Mifegyne, la pilule abortive, devrait être disponible dans deux mois, indique la société zurichoise Cosan, détentrice des droits de distribution en Suisse. C'est elle qui s'est vu délivrer par l'Office intercantonal de contrôle des médicaments (OICM) le droit de vendre la RU 486. Codirecteur de Cosan, le Dr Kurt Pfister prévoit que sa société écoulera 3000 à 3500 pilules par année auprès des gynécologues et des hôpitaux ayant une maîtrise reconnue de l'interruption volontaire de grossesse (IVG). Elles seront vendues par trois. L'emballage devrait coûter 160 francs environ. Cosan compte déposer en septembre une demande de remboursement de la pilule abortive auprès de l'Office fédéral de la santé publique.

Invoquant la confidentialité du contrat qui lie sa société à Exelgyn – distributrice du Mifegyne dans le monde entier, sauf aux Etats-Unis et sauf, prochainement, en Suisse – Kurt Pfister tait la marge bénéficiaire que Cosan doit retirer dans l'affaire. Il n'est pas question, ici, de bénévolat. Pourtant, si l'on en croit les patrons de Cosan, le «business» n'est pas la raison première qui les a conduits à se porter acquéreurs des droits de distribution du Mifegyne. Ce serait plutôt l'idéal: les femmes résidant en Suisse doivent avoir le choix de procéder à une IVG par voie chirurgicale ou par voie médicamenteuse, au moyen d'une pilule abortive.

Société à responsabilité limitée, Cosan est née de l'association de deux biochimistes, Kurt Pfister, 52 ans, et Kathryn Voegeli, 51 ans. Avant Cosan, tous deux ont fondé, en 1992, PFC, société spécialisée dans des projets de recherches et l'enregistrement de médicaments.
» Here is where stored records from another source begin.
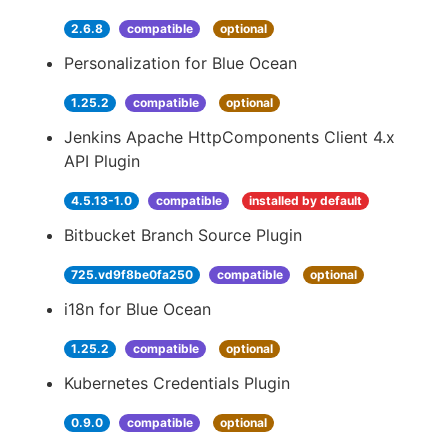
2.6.8
compatible
optional
Personalization for Blue Ocean
1.25.2
compatible
optional
Jenkins Apache HttpComponents Client 4.x
API Plugin
4.5.13-1.0
compatible
installed by default
Bitbucket Branch Source Plugin
725.vd9f8be0fa250
compatible
optional
i18n for Blue Ocean
1.25.2
compatible
optional
Kubernetes Credentials Plugin
0.9.0
compatible
optional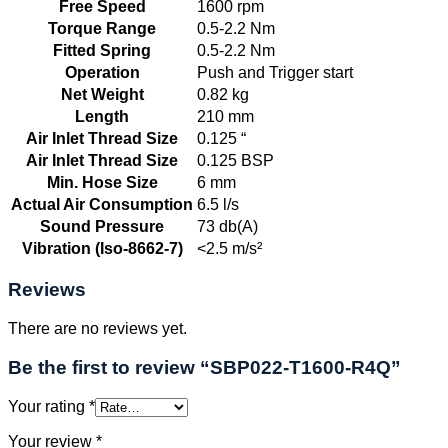
Free Speed
1600 rpm
Torque Range
0.5-2.2 Nm
Fitted Spring
0.5-2.2 Nm
Operation
Push and Trigger start
Net Weight
0.82 kg
Length
210 mm
Air Inlet Thread Size
0.125 “
Air Inlet Thread Size
0.125 BSP
Min. Hose Size
6 mm
Actual Air Consumption
6.5 l/s
Sound Pressure
73 db(A)
Vibration (Iso-8662-7)
<2.5 m/s²
Reviews
There are no reviews yet.
Be the first to review “SBP022-T1600-R4Q”
Your rating
*
Your review
*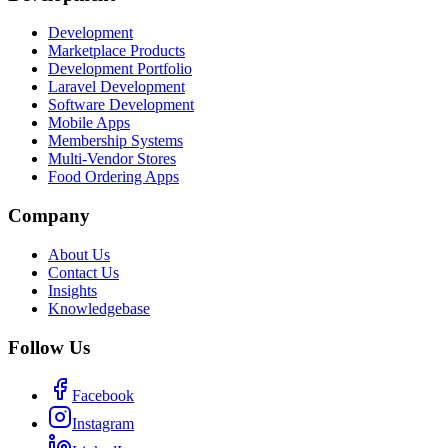
Development
Marketplace Products
Development Portfolio
Laravel Development
Software Development
Mobile Apps
Membership Systems
Multi-Vendor Stores
Food Ordering Apps
Company
About Us
Contact Us
Insights
Knowledgebase
Follow Us
Facebook
Instagram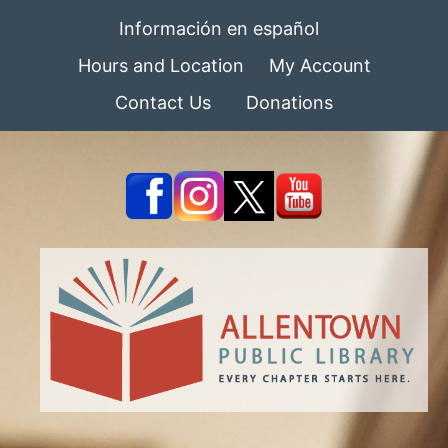
Información en español
Hours and Location
My Account
Contact Us
Donations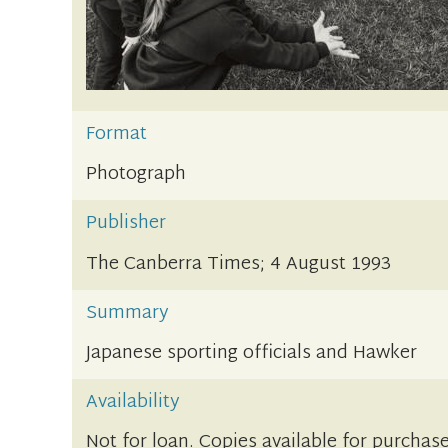
Format
Photograph
Publisher
The Canberra Times; 4 August 1993
Summary
Japanese sporting officials and Hawker
Availability
Not for loan. Copies available for purchase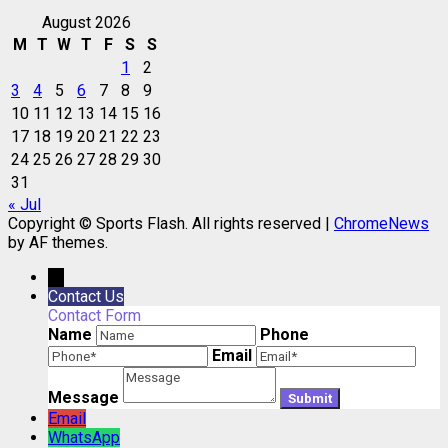
August 2026
M
T
W
T
F
S
S
1
2
3
4
5
6
7
8
9
10
11
12
13
14
15
16
17
18
19
20
21
22
23
24
25
26
27
28
29
30
31
« Jul
Copyright © Sports Flash. All rights reserved
|
ChromeNews
by AF themes.
→
Contact Us
Contact Form
Name
Phone
Email
Message
Email
WhatsApp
Kurt Pfister – qui nous a répondu en l'absence de son associé – a notamment travaillé dans l'industrie pharmaceutique, chez Johnson. Il est particulièrement au fait des questions hormonales et ménopausiques. PFC, assure-t-il, est la plus grande société du genre en Suisse.

Quand, en 1995, la Conférence des directeurs cantonaux des affaires sanitaires (CDS), l'instance compétente, s'est prononcée en faveur de l'introduction en Suisse de la pilule abortive, Kurt Pfister et Kathryn Voegeli ont compris qu'ils avaient une carte à jouer. En 1997, ils fondent Cosan en vue de l'enregistrement et de la distribution du Mifegyne, plus connu sous le nom de RU 486, développée en 1980 par des chercheurs de l'entreprise française Roussel Uclaf, filiale de l'allemand Hoechst.

Course aux autorisations

Les deux biochimistes ont ensuite couru les autorisations. La première leur a été délivrée par l'office zurichois du pharmacien cantonal. Qui, au préalable et comme le veut la procédure, s'est enquis des compétences scientifiques de la société Cosan sur le produit qu'elle entendait distribuer, a vérifié aussi que le produit présente les qualités chimiques requises.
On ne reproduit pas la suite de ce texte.